## WHAT TO DO
In the records below, locate the line containing "Wyrobienie paszportu dla", then extract it and all following lines exactly, ending with the last line.

## SOURCE MATERIAL
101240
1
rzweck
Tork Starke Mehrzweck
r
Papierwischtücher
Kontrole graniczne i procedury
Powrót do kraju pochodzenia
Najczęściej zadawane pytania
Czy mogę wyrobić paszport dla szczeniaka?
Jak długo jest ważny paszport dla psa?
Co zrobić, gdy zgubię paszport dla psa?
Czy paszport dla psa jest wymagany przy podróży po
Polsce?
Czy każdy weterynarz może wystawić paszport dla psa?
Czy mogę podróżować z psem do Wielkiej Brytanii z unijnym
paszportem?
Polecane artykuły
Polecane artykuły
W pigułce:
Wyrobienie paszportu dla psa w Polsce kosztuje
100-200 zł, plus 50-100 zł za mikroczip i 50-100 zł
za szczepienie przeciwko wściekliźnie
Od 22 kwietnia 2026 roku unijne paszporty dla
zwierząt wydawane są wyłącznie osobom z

## RESPONSE FOR THIS EXERCISE
Wyrobienie paszportu dla psa w Polsce kosztuje
100-200 zł, plus 50-100 zł za mikroczip i 50-100 zł
za szczepienie przeciwko wściekliźnie
Od 22 kwietnia 2026 roku unijne paszporty dla
zwierząt wydawane są wyłącznie osobom z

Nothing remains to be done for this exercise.